(Records drawn from a dataset)

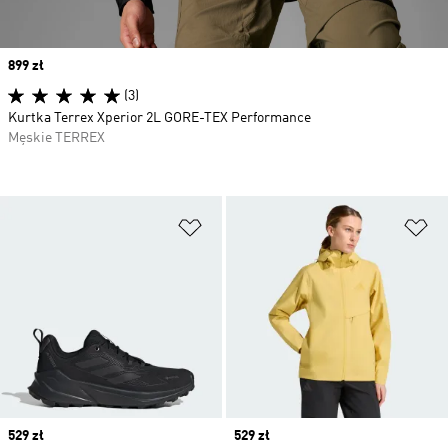
Price
899 zł
(3)
Kurtka Terrex Xperior 2L GORE-TEX Performance
Męskie TERREX
Dodaj do listy życzeń
Do
Price
529 zł
Price
529 zł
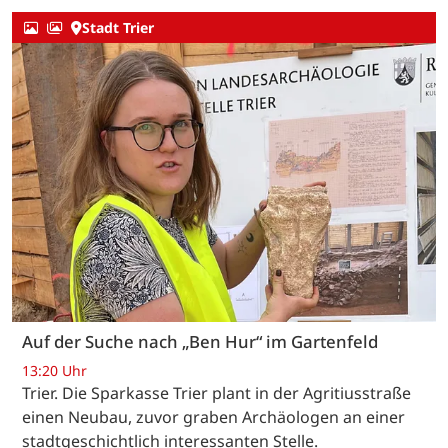
Stadt Trier
Auf der Suche nach „Ben Hur“ im Gartenfeld
13:20 Uhr
Trier. Die Sparkasse Trier plant in der Agritiusstraße
einen Neubau, zuvor graben Archäologen an einer
stadtgeschichtlich interessanten Stelle.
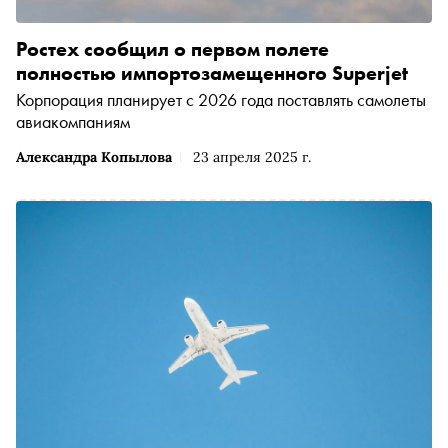
Ростех сообщил о первом полете
полностью импортозамещенного Superjet
Корпорация планирует с 2026 года поставлять самолеты
авиакомпаниям
Александра Копылова
23 апреля 2025 г.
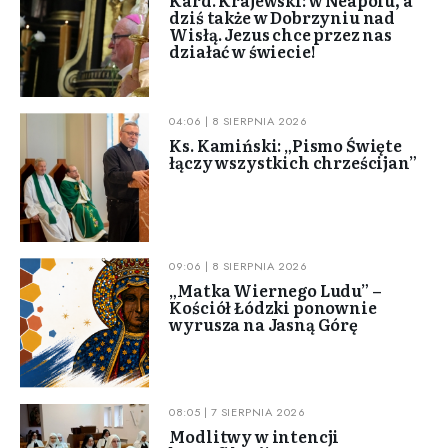
dziś także w Dobrzyniu nad
Wisłą. Jezus chce przez nas
działać w świecie!
04:06 | 8 SIERPNIA 2026
Ks. Kamiński: „Pismo Święte
łączy wszystkich chrześcijan”
09:06 | 8 SIERPNIA 2026
„Matka Wiernego Ludu” –
Kościół Łódzki ponownie
wyrusza na Jasną Górę
08:05 | 7 SIERPNIA 2026
Modlitwy w intencji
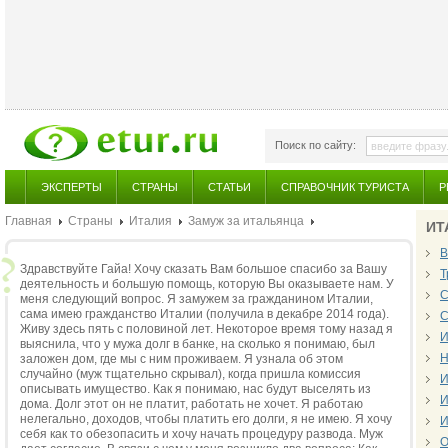
Поиск по сайту:
ЭКСПЕРТЫ
СТРАНЫ
СТАТЬИ
СПРАВОЧНИК ТУРИСТА
Р
Главная
Страны
Италия
Замуж за итальянца
ИТ
В
Здравствуйте Гайа! Хочу сказать Вам большое спасибо за Вашу
Т
деятельность и большую помощь, которую Вы оказываете нам. У
С
меня следующий вопрос. Я замужем за гражданином Италии,
сама имею гражданство Италии (получила в декабре 2014 года).
С
Живу здесь пять с половиной лет. Некоторое время тому назад я
И
выяснила, что у мужа долг в банке, на сколько я понимаю, был
Н
заложен дом, где мы с ним проживаем. Я узнала об этом
случайно (муж тщательно скрывал), когда пришла комиссия
И
описывать имущество. Как я понимаю, нас будут выселять из
И
дома. Долг этот он не платит, работать не хочет. Я работаю
нелегально, доходов, чтобы платить его долги, я не имею. Я хочу
И
себя как то обезопасить и хочу начать процедуру развода. Муж
О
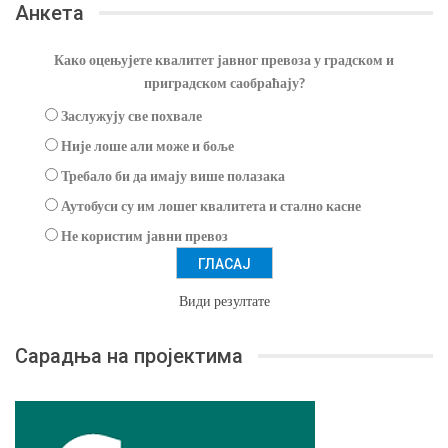
Анкета
Како оцењујете квалитет јавног превоза у градском и
приградском саобраћају?
Заслужују све похвале
Није лоше али може и боље
Требало би да имају више полазака
Аутобуси су им лошег квалитета и стално касне
Не користим јавни превоз
Види резултате
Сарадња на пројектима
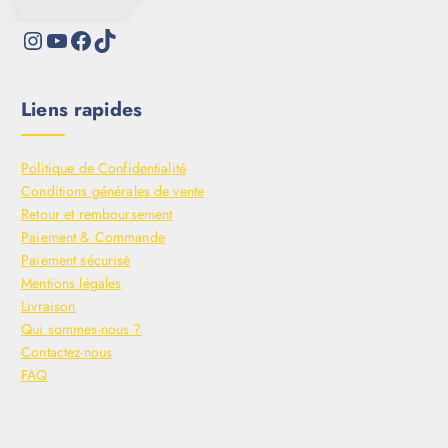
Liens rapides
Politique de Confidentialité
Conditions générales de vente
Retour et remboursement
Paiement & Commande
Paiement sécurisé
Mentions légales
Livraison
Qui sommes-nous ?
Contactez-nous
FAQ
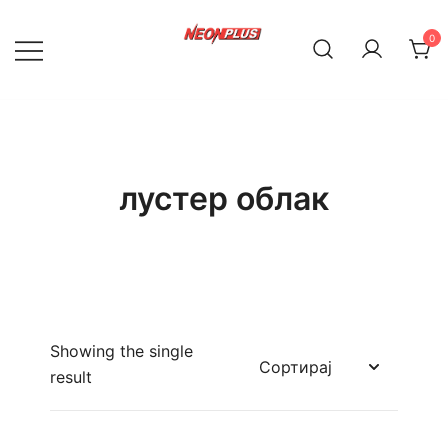
Skip
to
0
content
NeonPlus
лустер облак
Showing the single
result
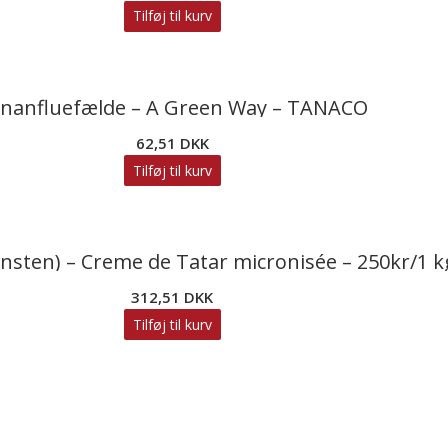
Tilføj til kurv
nanfluefælde – A Green Way – TANACO
62,51
DKK
Tilføj til kurv
insten) – Creme de Tatar micronisée – 250kr/1 kg
312,51
DKK
Tilføj til kurv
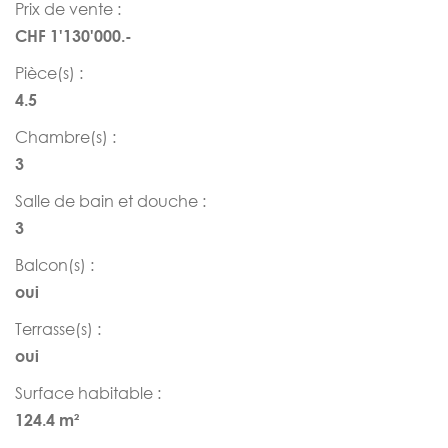
Prix de vente :
CHF 1'130'000.-
Pièce(s) :
4.5
Chambre(s) :
3
Salle de bain et douche :
3
Balcon(s) :
oui
Terrasse(s) :
oui
Surface habitable :
124.4 m²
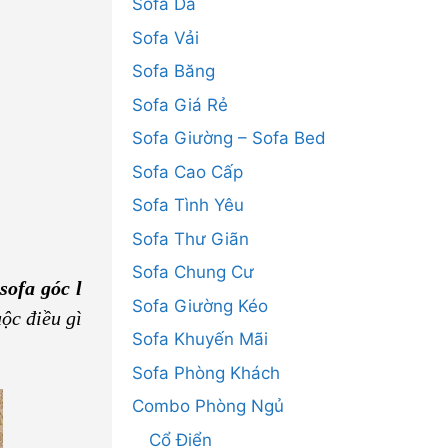
Sofa Da
Sofa Vải
Sofa Băng
Sofa Giá Rẻ
Sofa Giường – Sofa Bed
Sofa Cao Cấp
Sofa Tình Yêu
Sofa Thư Giãn
Sofa Chung Cư
sofa góc l
Sofa Giường Kéo
uộc điều gì
Sofa Khuyến Mãi
Sofa Phòng Khách
Combo Phòng Ngủ
Cổ Điển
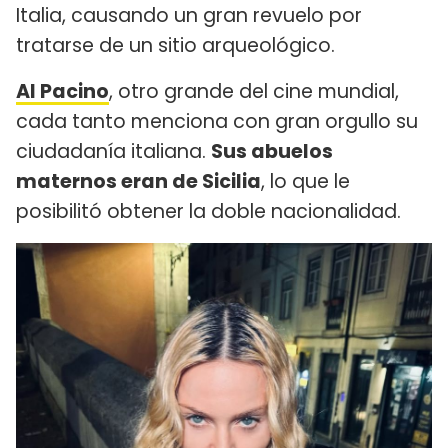
Italia, causando un gran revuelo por
tratarse de un sitio arqueológico.
Al Pacino
, otro grande del cine mundial,
cada tanto menciona con gran orgullo su
ciudadanía italiana.
Sus abuelos
maternos eran de Sicilia
, lo que le
posibilitó obtener la doble nacionalidad.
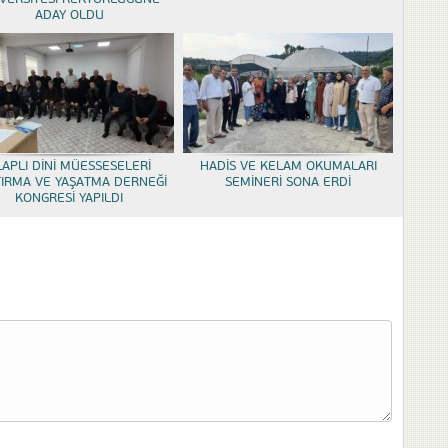
ADAY OLDU
LAPLI DİNİ MÜESSESELERİ
HADİS VE KELAM OKUMALARI
TIRMA VE YAŞATMA DERNEĞİ
SEMİNERİ SONA ERDİ
KONGRESİ YAPILDI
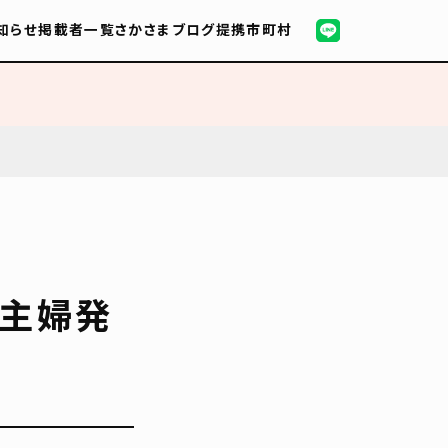
知らせ
掲載者一覧
さかさまブログ
提携市町村
！主婦発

- [Your assignment] Omit the pictures and set down the records exactly.

- [Finished task]
Price
899 zł
(3)
Kurtka Terrex Xperior 2L GORE-TEX Performance
Męskie TERREX
Dodaj do listy życzeń
Do
Price
529 zł
Price
529 zł
Stadt Trier
Auf der Suche nach „Ben Hur“ im Gartenfeld
13:20 Uhr
Trier. Die Sparkasse Trier plant in der Agritiusstraße
einen Neubau, zuvor graben Archäologen an einer
stadtgeschichtlich interessanten Stelle.
Ростех сообщил о первом полете
полностью импортозамещенного Superjet
Корпорация планирует с 2026 года поставлять самолеты
авиакомпаниям
Александра Копылова
23 апреля 2025 г.
dziś także w Dobrzyniu nad
Wisłą. Jezus chce przez nas
działać w świecie!
04:06 | 8 SIERPNIA 2026
Ks. Kamiński: „Pismo Święte
łączy wszystkich chrześcijan”
09:06 | 8 SIERPNIA 2026
„Matka Wiernego Ludu” –
Kościół Łódzki ponownie
wyrusza na Jasną Górę
08:05 | 7 SIERPNIA 2026
Modlitwy w intencji
Поиск по сайту:
ЭКСПЕРТЫ
СТРАНЫ
СТАТЬИ
СПРАВОЧНИК ТУРИСТА
Р
Главная
Страны
Италия
Замуж за итальянца
ИТ
В
Здравствуйте Гайа! Хочу сказать Вам большое спасибо за Вашу
Т
деятельность и большую помощь, которую Вы оказываете нам. У
С
меня следующий вопрос. Я замужем за гражданином Италии,
сама имею гражданство Италии (получила в декабре 2014 года).
С
Живу здесь пять с половиной лет. Некоторое время тому назад я
И
выяснила, что у мужа долг в банке, на сколько я понимаю, был
Н
заложен дом, где мы с ним проживаем. Я узнала об этом
случайно (муж тщательно скрывал), когда пришла комиссия
И
описывать имущество. Как я понимаю, нас будут выселять из
И
дома. Долг этот он не платит, работать не хочет. Я работаю
нелегально, доходов, чтобы платить его долги, я не имею. Я хочу
И
себя как то обезопасить и хочу начать процедуру развода. Муж
О
Анкета
Како оцењујете квалитет јавног превоза у градском и
приградском саобраћају?
Заслужују све похвале
Није лоше али може и боље
Требало би да имају више полазака
Аутобуси су им лошег квалитета и стално касне
Не користим јавни превоз
Види резултате
Сарадња на пројектима
Liens rapides
Politique de Confidentialité
Conditions générales de vente
Retour et remboursement
Paiement & Commande
Paiement sécurisé
Mentions légales
Livraison
Qui sommes-nous ?
Contactez-nous
FAQ
Skip
to
0
content
NeonPlus
лустер облак
Showing the single
result
Tilføj til kurv
nanfluefælde – A Green Way – TANACO
62,51
DKK
Tilføj til kurv
insten) – Creme de Tatar micronisée – 250kr/1 kg
312,51
DKK
Tilføj til kurv
Prix de vente :
CHF 1'130'000.-
Pièce(s) :
4.5
Chambre(s) :
3
Salle de bain et douche :
3
Balcon(s) :
oui
Terrasse(s) :
oui
Surface habitable :
124.4 m²
Sofa Da
Sofa Vải
Sofa Băng
Sofa Giá Rẻ
Sofa Giường – Sofa Bed
Sofa Cao Cấp
Sofa Tình Yêu
Sofa Thư Giãn
Sofa Chung Cư
sofa góc l
Sofa Giường Kéo
uộc điều gì
Sofa Khuyến Mãi
Sofa Phòng Khách
Combo Phòng Ngủ
Cổ Điển
Italia, causando un gran revuelo por
tratarse de un sitio arqueológico.
Al Pacino
, otro grande del cine mundial,
cada tanto menciona con gran orgullo su
ciudadanía italiana.
Sus abuelos
maternos eran de Sicilia
, lo que le
posibilitó obtener la doble nacionalidad.
ADAY OLDU
LAPLI DİNİ MÜESSESELERİ
HADİS VE KELAM OKUMALARI
TIRMA VE YAŞATMA DERNEĞİ
SEMİNERİ SONA ERDİ
KONGRESİ YAPILDI
知らせ
掲載者一覧
さかさまブログ
提携市町村
！主婦発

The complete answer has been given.